By George! He’s only taken his first pole
ALL eyes were elsewhere, as quietly, from nowhere, against expectation, rolling with momentum, George Russell claimed the first pole position of a young career pointing to the stars.
Belatedly, the cameras turned their attention on the Mercedes man and seconds later his name led all the rest at the Hungarian Grand Prix.
His voice scrambled by emotion, he screamed: ‘Come on, woo-hoo! Come on, yes! You beauty, you beauty! Amazing! We needed that!’
So Mercedes’ season of torment took a turn for the better, however precariously in the one-step forward, two-back experience they are enduring. And it was Russell, 24, rather than his more garlanded teammate, Lewis Hamilton, occupying the prime real estate, which was not exactly Plan A in the team manual.
Hamilton’s DRS had got stuck and he was back in the garage, relying on his previous best time as Russell was sweeping his way to the front.
The 37-year-old serial champion was therefore doomed to qualify seventh, his face a bleak picture of disappointment as he conducted his media duties in the paddock afterwards, while the younger
Briton’s smiling features beamed out from the big screen behind him. What a difference a day makes. Mercedes were struggling to cling on to the coattails of the leading cars in practice on Friday, so the team toiled late in their trucks.

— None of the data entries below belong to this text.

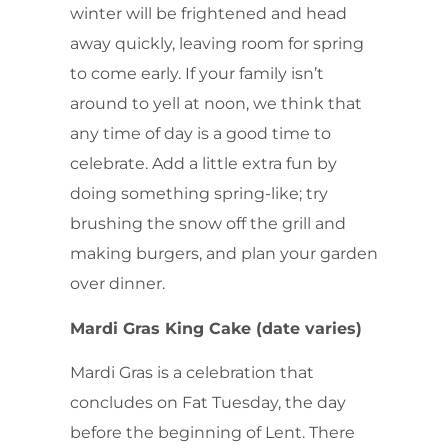
winter will be frightened and head
away quickly, leaving room for spring
to come early. If your family isn’t
around to yell at noon, we think that
any time of day is a good time to
celebrate. Add a little extra fun by
doing something spring-like; try
brushing the snow off the grill and
making burgers, and plan your garden
over dinner.
Mardi Gras King Cake (date varies)
Mardi Gras is a celebration that
concludes on Fat Tuesday, the day
before the beginning of Lent. There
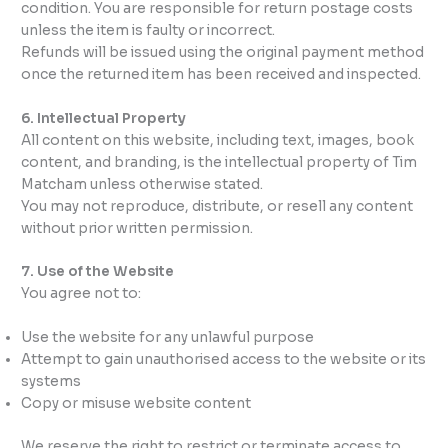
condition. You are responsible for return postage costs
unless the item is faulty or incorrect.
Refunds will be issued using the original payment method
once the returned item has been received and inspected.
6. Intellectual Property
All content on this website, including text, images, book
content, and branding, is the intellectual property of Tim
Matcham unless otherwise stated.
You may not reproduce, distribute, or resell any content
without prior written permission.
7. Use of the Website
You agree not to:
Use the website for any unlawful purpose
Attempt to gain unauthorised access to the website or its
systems
Copy or misuse website content
We reserve the right to restrict or terminate access to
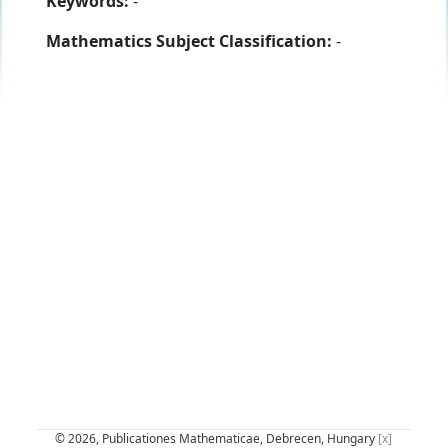
Keywords:
-
Mathematics Subject Classification:
-
© 2026, Publicationes Mathematicae, Debrecen, Hungary
[x]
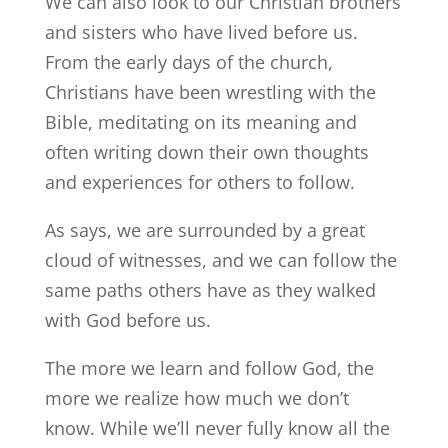
We can also look to our Christian brothers
and sisters who have lived before us.
From the early days of the church,
Christians have been wrestling with the
Bible, meditating on its meaning and
often writing down their own thoughts
and experiences for others to follow.
As says, we are surrounded by a great
cloud of witnesses, and we can follow the
same paths others have as they walked
with God before us.
The more we learn and follow God, the
more we realize how much we don’t
know. While we’ll never fully know all the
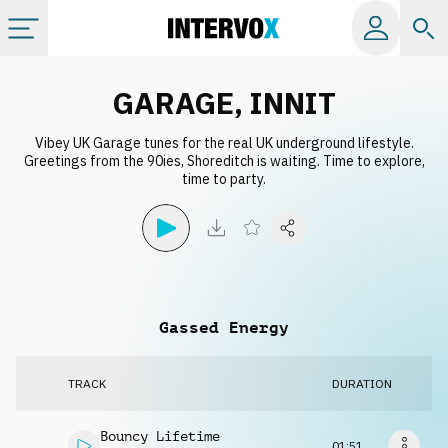
Categories
GARAGE, INNIT
Vibey UK Garage tunes for the real UK underground lifestyle.
All albums
Greetings from the 90ies, Shoreditch is waiting. Time to explore,
time to party.
Labels
Playlists
Gassed Energy
License
TRACK
DURATION
Info
Bouncy Lifetime
01:51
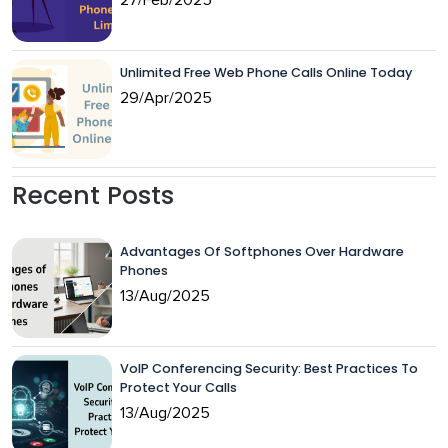
Unlimited Free Web Phone Calls Online Today
29/Apr/2025
Recent Posts
Advantages Of Softphones Over Hardware
Phones
13/Aug/2025
VoIP Conferencing Security: Best Practices To
Protect Your Calls
13/Aug/2025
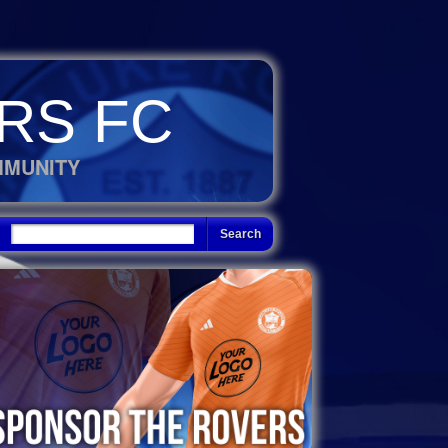
RS FC
MMUNITY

I can vouch for this because I bumped into Russell as I left the Hungaroring deep into that evening. He was cross-eyed from staring at data and was taking himself off to cycle the track to clear his mind.
How it worked, as he qualified 0.044sec ahead Ferrari’s Carlos Sainz with Charles Leclerc third best in the other red car, while Red Bull’s defending champion Max Verstappen was only 10th as he suffered power failure.
Russell picks up the story of his accomplishment on the twisty circuit. ‘I went round Turn One and I was a tenth-and-a-half up on my previous time,’ he said. ‘I went round Turn Two and I was threetenths up. Everything was in the window. When you are on one of those laps, and in the groove, it just keeps on coming, keeps on coming.
‘For us as a team it is massive. Yesterday was probably our toughest Friday of the whole season. We were all here until 11pm, morale was pretty down. We felt pretty lost and had to come back. To get pole position 24 hours later is such a feeling because I know what we went through.’
Russell has already earned the moniker ‘Mr Saturday’ for his extraordinary record at Williams in out-qualifying his teammates practically every time.
His best one-lap performance prior to yesterday’s came at Spa last year where he put himself second on the grid in treacherous conditions. He also finished runner-up in the grand prix next day, but that was a farcical non-race comprising two laps behind the safety car.
The Ferraris will be tough to withstand during the
70-lap test that comes this afternoon, though Mercedes’ long pace has been intermittently encouraging in recent weeks.
‘I’m already thinking about tomorrow, the run off the line, Turn One, how can I keep the lead and what am I going to have to do to win,’ said Russell.
‘Getting pole is great, but I have learnt that Saturdays don’t mean a huge amount. Sunday is when points and prizes are won, but I’m just so happy about the progress we have made. Going into the summer break this is huge.’
Over at the Mercedes hospitality area, team principal Toto Wolff led the chorus of acclaim for the driver in his first season with the Silver Arrows, even if he seemed a little sore about Hamilton’s predicament.
‘George is a champion in the making,’ said the Austrian, hardly needing Poirot-like powers of detection to come to that finding. ‘He was a champion in all of the junior categories, in F2 and F3 as a rookie, and we would never have put him in a Mercedes if he didn’t believe what he could be a future world champion. ‘Today is another milestone of the many he is going to achieve.’